Print out the entries exactly, and include each one.
********
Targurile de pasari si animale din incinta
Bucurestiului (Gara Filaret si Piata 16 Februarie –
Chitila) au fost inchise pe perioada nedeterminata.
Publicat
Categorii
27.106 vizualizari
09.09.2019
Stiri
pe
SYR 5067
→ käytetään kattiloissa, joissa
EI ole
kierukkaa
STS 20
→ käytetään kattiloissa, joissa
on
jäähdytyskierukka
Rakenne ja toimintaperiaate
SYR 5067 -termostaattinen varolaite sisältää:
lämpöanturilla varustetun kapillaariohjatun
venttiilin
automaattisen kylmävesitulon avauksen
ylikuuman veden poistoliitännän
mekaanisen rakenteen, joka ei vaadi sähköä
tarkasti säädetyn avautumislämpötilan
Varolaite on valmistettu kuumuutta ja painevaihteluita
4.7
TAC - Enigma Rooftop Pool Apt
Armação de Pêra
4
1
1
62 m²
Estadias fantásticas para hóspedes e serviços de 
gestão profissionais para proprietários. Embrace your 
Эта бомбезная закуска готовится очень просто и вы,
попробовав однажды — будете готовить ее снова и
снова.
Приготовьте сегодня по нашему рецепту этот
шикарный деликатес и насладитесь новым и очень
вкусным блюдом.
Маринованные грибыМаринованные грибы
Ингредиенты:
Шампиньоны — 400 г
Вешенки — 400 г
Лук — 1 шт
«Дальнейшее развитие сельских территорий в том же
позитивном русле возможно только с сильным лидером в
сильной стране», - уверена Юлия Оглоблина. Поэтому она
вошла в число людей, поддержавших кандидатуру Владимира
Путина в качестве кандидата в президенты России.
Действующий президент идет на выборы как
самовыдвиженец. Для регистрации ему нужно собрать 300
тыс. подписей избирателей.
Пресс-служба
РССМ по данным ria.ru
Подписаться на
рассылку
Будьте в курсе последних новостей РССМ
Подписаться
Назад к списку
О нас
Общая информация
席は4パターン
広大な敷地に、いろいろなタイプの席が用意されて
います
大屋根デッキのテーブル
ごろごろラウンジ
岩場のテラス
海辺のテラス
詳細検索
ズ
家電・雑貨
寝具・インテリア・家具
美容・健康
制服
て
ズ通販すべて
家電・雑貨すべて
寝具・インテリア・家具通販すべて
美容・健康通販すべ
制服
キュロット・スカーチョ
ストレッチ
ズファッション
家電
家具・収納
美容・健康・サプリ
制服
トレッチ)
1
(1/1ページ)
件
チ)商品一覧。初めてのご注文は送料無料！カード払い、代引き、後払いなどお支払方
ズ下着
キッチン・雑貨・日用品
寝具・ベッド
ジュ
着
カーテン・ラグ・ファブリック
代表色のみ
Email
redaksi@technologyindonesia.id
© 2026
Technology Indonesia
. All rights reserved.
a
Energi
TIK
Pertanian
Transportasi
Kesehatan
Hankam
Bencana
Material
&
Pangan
********
[Written answer]
Targurile de pasari si animale din incinta
Bucurestiului (Gara Filaret si Piata 16 Februarie –
Chitila) au fost inchise pe perioada nedeterminata.
Publicat
Categorii
27.106 vizualizari
09.09.2019
Stiri
pe
SYR 5067
→ käytetään kattiloissa, joissa
EI ole
kierukkaa
STS 20
→ käytetään kattiloissa, joissa
on
jäähdytyskierukka
Rakenne ja toimintaperiaate
SYR 5067 -termostaattinen varolaite sisältää:
lämpöanturilla varustetun kapillaariohjatun
venttiilin
automaattisen kylmävesitulon avauksen
ylikuuman veden poistoliitännän
mekaanisen rakenteen, joka ei vaadi sähköä
tarkasti säädetyn avautumislämpötilan
Varolaite on valmistettu kuumuutta ja painevaihteluita
4.7
TAC - Enigma Rooftop Pool Apt
Armação de Pêra
4
1
1
62 m²
Estadias fantásticas para hóspedes e serviços de 
gestão profissionais para proprietários. Embrace your 
Эта бомбезная закуска готовится очень просто и вы,
попробовав однажды — будете готовить ее снова и
снова.
Приготовьте сегодня по нашему рецепту этот
шикарный деликатес и насладитесь новым и очень
вкусным блюдом.
Маринованные грибыМаринованные грибы
Ингредиенты:
Шампиньоны — 400 г
Вешенки — 400 г
Лук — 1 шт
«Дальнейшее развитие сельских территорий в том же
позитивном русле возможно только с сильным лидером в
сильной стране», - уверена Юлия Оглоблина. Поэтому она
вошла в число людей, поддержавших кандидатуру Владимира
Путина в качестве кандидата в президенты России.
Действующий президент идет на выборы как
самовыдвиженец. Для регистрации ему нужно собрать 300
тыс. подписей избирателей.
Пресс-служба
РССМ по данным ria.ru
Подписаться на
рассылку
Будьте в курсе последних новостей РССМ
Подписаться
Назад к списку
О нас
Общая информация
席は4パターン
広大な敷地に、いろいろなタイプの席が用意されて
います
大屋根デッキのテーブル
ごろごろラウンジ
岩場のテラス
海辺のテラス
詳細検索
ズ
家電・雑貨
寝具・インテリア・家具
美容・健康
制服
て
ズ通販すべて
家電・雑貨すべて
寝具・インテリア・家具通販すべて
美容・健康通販すべ
制服
キュロット・スカーチョ
ストレッチ
ズファッション
家電
家具・収納
美容・健康・サプリ
制服
トレッチ)
1
(1/1ページ)
件
チ)商品一覧。初めてのご注文は送料無料！カード払い、代引き、後払いなどお支払方
ズ下着
キッチン・雑貨・日用品
寝具・ベッド
ジュ
着
カーテン・ラグ・ファブリック
代表色のみ
Email
redaksi@technologyindonesia.id
© 2026
Technology Indonesia
. All rights reserved.
a
Energi
TIK
Pertanian
Transportasi
Kesehatan
Hankam
Bencana
Material
&
Pangan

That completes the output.